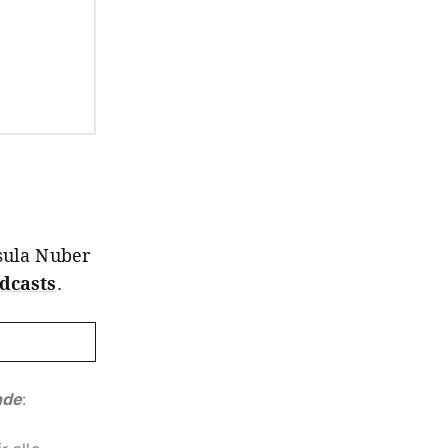
sula Nuber
dcasts
.
nde
:
, Beltz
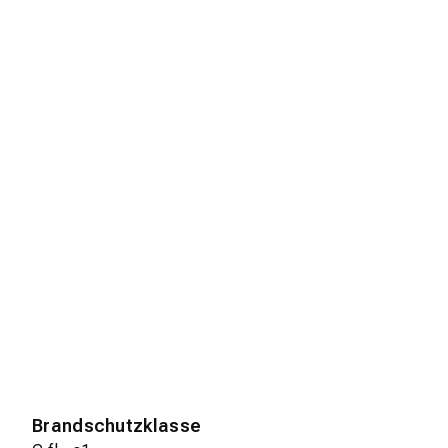
Brandschutzklasse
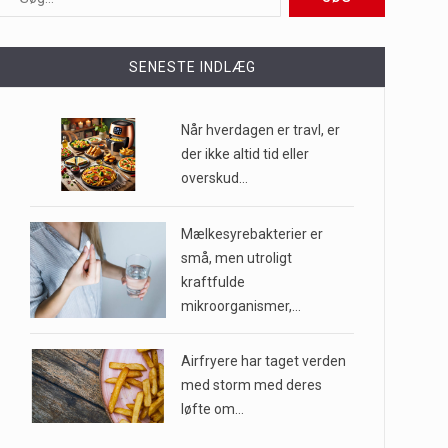
ioner af mennesker…
SENESTE INDLÆG
e til…
Når hverdagen er travl, er
der ikke altid tid eller
overskud…
…
Mælkesyrebakterier er
små, men utroligt
kraftfulde
mikroorganismer,…
Airfryere har taget verden
med storm med deres
løfte om…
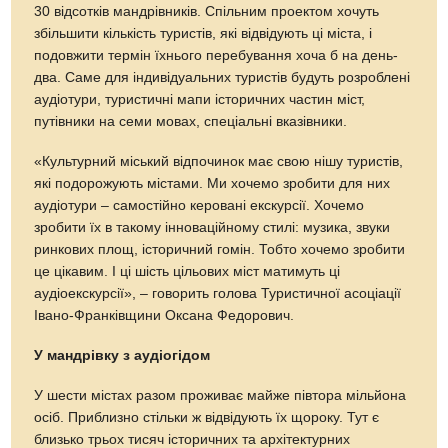
30 відсотків мандрівників. Спільним проектом хочуть
збільшити кількість туристів, які відвідують ці міста, і
подовжити термін їхнього перебування хоча б на день-
два. Саме для індивідуальних туристів будуть розроблені
аудіотури, туристичні мапи історичних частин міст,
путівники на семи мовах, спеціальні вказівники.
«Культурний міський відпочинок має свою нішу туристів,
які подорожують містами. Ми хочемо зробити для них
аудіотури – самостійно керовані екскурсії. Хочемо
зробити їх в такому інноваційному стилі: музика, звуки
ринкових площ, історичний гомін. Тобто хочемо зробити
це цікавим. І ці шість цільових міст матимуть ці
аудіоекскурсії», – говорить голова Туристичної асоціації
Івано-Франківщини Оксана Федорович.
У мандрівку з аудіогідом
У шести містах разом проживає майже півтора мільйона
осіб. Приблизно стільки ж відвідують їх щороку. Тут є
близько трьох тисяч історичних та архітектурних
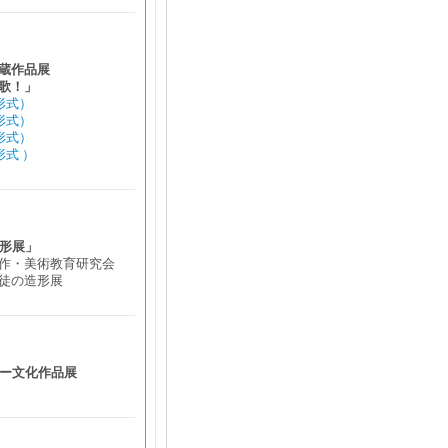
蔵作品展
歌！」
形式）
形式）
形式）
形式 ）
造形展」
作・美術教育研究会
徒の造形展
バー文化作品展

[Work to complete]
Would you please return every line in the listing where "відвідують" shows up?

[Answer box]
збільшити кількість туристів, які відвідують ці міста, і
осіб. Приблизно стільки ж відвідують їх щороку. Тут є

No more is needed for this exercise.